(PROMPT): Report every line below that holds the word "memberships".

(EXERCISE DATA):
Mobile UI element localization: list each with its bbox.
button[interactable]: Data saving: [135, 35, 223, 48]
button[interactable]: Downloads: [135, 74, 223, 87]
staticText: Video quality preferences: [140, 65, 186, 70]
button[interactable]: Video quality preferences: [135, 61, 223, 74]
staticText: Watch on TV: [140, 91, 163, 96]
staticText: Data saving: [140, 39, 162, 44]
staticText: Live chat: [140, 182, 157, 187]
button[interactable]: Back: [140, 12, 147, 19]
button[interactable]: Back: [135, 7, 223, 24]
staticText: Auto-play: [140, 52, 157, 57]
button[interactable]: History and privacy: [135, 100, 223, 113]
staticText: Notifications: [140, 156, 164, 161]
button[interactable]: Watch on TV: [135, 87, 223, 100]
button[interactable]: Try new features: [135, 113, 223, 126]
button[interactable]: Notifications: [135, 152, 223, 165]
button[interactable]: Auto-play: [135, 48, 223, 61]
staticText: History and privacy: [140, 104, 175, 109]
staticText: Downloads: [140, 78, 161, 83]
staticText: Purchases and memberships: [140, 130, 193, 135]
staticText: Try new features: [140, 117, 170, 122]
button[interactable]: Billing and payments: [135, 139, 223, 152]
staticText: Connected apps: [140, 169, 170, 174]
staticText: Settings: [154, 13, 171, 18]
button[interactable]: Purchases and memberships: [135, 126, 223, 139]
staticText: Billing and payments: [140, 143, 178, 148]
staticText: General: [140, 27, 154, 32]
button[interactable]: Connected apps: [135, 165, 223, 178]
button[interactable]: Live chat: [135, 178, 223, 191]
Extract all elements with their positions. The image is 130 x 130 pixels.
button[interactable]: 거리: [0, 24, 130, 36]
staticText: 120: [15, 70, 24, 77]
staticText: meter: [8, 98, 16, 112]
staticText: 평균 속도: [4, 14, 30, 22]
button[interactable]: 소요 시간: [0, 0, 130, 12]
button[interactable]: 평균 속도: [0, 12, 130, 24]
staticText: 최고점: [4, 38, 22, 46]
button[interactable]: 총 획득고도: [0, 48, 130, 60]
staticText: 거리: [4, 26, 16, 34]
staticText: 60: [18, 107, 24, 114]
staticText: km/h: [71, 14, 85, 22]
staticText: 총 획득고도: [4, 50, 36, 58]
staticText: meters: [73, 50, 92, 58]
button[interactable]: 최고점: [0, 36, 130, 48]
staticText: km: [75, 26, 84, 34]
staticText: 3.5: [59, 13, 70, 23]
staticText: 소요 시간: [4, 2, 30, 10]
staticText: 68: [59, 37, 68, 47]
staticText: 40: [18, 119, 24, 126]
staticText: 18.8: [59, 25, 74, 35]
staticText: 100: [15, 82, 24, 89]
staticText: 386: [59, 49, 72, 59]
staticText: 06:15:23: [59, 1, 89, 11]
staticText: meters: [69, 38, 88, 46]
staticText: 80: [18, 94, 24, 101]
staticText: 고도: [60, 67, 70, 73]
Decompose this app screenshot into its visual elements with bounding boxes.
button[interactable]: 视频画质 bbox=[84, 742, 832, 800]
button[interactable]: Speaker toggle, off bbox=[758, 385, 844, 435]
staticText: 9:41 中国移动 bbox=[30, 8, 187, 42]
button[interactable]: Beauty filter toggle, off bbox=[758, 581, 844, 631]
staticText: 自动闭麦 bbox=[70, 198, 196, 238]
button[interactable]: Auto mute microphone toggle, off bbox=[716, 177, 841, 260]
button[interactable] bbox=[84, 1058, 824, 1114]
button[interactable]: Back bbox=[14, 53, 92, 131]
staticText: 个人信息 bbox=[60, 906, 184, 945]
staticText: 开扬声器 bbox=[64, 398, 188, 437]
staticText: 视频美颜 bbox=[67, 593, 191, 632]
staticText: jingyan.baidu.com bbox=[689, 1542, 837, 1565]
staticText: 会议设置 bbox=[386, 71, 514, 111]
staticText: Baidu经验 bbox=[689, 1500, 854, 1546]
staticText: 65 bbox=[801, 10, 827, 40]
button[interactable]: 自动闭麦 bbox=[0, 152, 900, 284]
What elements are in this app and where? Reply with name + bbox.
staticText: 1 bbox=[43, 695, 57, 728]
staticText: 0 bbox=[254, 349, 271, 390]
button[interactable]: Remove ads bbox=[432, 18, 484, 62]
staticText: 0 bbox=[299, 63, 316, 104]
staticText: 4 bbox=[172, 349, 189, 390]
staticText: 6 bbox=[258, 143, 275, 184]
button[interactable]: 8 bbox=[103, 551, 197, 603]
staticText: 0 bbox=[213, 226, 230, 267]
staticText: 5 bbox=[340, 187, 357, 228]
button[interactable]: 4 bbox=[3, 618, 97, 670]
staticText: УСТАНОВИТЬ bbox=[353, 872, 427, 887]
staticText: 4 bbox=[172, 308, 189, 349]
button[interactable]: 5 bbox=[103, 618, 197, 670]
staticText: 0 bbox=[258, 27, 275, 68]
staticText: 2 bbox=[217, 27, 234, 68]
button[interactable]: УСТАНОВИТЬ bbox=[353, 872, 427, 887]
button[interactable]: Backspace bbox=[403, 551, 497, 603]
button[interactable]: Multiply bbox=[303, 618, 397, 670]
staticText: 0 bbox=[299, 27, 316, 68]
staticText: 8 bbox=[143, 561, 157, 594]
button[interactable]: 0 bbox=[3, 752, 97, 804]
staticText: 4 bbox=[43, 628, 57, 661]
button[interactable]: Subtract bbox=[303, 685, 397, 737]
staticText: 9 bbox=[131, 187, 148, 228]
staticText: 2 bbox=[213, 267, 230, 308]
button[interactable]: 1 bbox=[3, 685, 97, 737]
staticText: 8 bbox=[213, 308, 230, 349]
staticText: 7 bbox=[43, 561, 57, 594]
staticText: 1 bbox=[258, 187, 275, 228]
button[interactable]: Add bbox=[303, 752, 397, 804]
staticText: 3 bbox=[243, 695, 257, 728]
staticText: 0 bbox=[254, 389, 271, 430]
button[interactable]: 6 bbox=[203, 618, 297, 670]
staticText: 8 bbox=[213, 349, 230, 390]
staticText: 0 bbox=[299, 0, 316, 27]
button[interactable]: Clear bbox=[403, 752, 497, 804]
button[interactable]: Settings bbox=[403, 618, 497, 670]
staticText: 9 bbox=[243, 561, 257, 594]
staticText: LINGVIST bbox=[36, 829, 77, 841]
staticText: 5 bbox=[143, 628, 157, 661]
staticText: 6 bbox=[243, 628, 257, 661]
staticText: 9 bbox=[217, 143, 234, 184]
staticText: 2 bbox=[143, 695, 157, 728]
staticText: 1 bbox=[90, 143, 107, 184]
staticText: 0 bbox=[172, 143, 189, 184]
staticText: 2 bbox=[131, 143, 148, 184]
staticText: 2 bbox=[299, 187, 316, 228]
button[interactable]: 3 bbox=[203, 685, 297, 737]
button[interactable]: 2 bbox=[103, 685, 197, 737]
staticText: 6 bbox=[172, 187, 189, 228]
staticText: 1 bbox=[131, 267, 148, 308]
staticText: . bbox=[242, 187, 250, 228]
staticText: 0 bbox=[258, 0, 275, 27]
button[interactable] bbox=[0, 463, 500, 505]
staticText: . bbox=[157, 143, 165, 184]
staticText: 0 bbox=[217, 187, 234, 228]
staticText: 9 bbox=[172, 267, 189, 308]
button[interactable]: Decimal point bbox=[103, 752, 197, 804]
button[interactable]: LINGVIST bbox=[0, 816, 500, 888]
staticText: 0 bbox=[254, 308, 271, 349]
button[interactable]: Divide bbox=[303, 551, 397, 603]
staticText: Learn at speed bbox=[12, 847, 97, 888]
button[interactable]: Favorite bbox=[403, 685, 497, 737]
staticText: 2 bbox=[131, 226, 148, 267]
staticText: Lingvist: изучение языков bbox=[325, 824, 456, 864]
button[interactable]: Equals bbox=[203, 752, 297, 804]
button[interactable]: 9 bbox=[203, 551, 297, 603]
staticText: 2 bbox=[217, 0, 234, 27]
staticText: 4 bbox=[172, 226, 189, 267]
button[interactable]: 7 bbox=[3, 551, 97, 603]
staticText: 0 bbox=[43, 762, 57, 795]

(ANSWER SECTION):
staticText: Purchases and memberships: [140, 130, 193, 135]
button[interactable]: Purchases and memberships: [135, 126, 223, 139]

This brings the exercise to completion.